Thanks for the link for a nice rolled leather. Sounds like rolled leather it is!

Chicagocanine: yes that's where I got his 1" collar from, and we have the leash to go with it, although their 1" rolled nylon isn't as soft as their thinner one so maybe that's where I went wrong. It's not supposed to damage the coat much, but he does have breakage.


----------



## Phoebes (Jul 14, 2012)

Mooch said:


> 2" or 3" would be horrible on a coatie  that would ruin his fur for sure.


Thanks, that makes sense. To me too. I'll keep his rolled "soft web" nylon one for when we go to the beach and such and I'm going for the rolled leather.


----------



## Carriesue (Aug 13, 2012)

Phoebes said:


> Thanks for the link for a nice rolled leather. Sounds like rolled leather it is!
> 
> Chicagocanine: yes that's where I got his 1" collar from, and we have the leash to go with it, although their 1" rolled nylon isn't as soft as their thinner one so maybe that's where I went wrong. It's not supposed to damage the coat much, but he does have breakage.

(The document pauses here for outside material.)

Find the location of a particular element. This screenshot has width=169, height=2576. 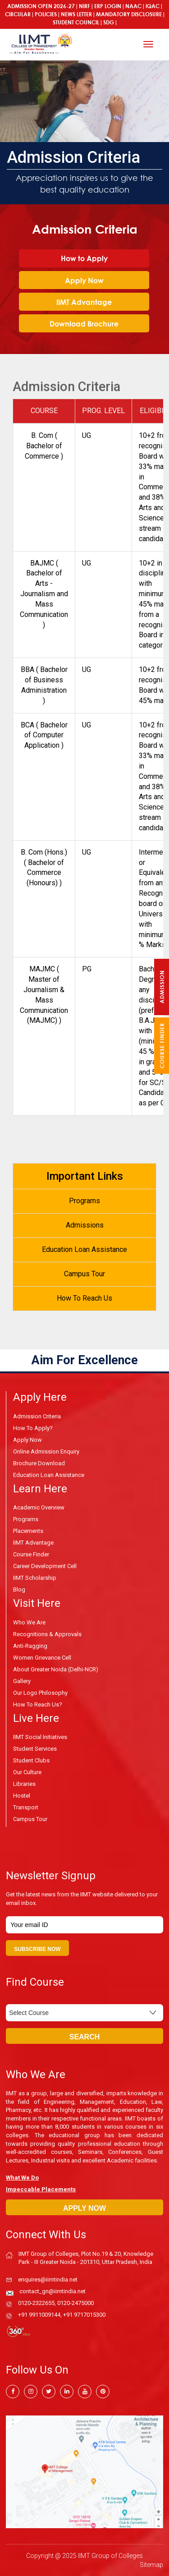

Anti-Ragging is located at coordinates (30, 1645). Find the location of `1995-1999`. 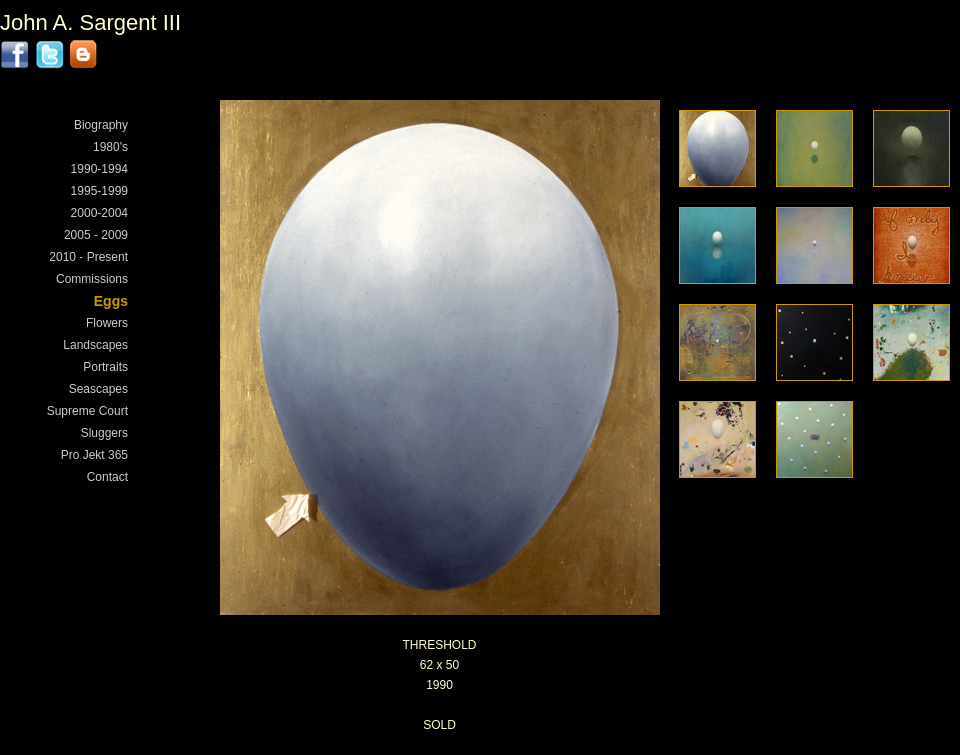

1995-1999 is located at coordinates (99, 191).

I just got my pup a rolled leather(even though he'll outgrow it in a month lol), it looks very handsome on him... well when I can see it through his LC that is.  I was just getting him cheapy collars since he's a growing pup but those nylon ones just get so dirty looking, I will never go back!


----------



## Phoebes (Jul 14, 2012)

msvette2u said:


> My Libby has worn a leather rolled since I discovered them. She's a collie, with long fur and an undercoat.
> 
> Dog Collars & Pet Accessories | Dublin Dog | Home page



Libby is so cute!


----------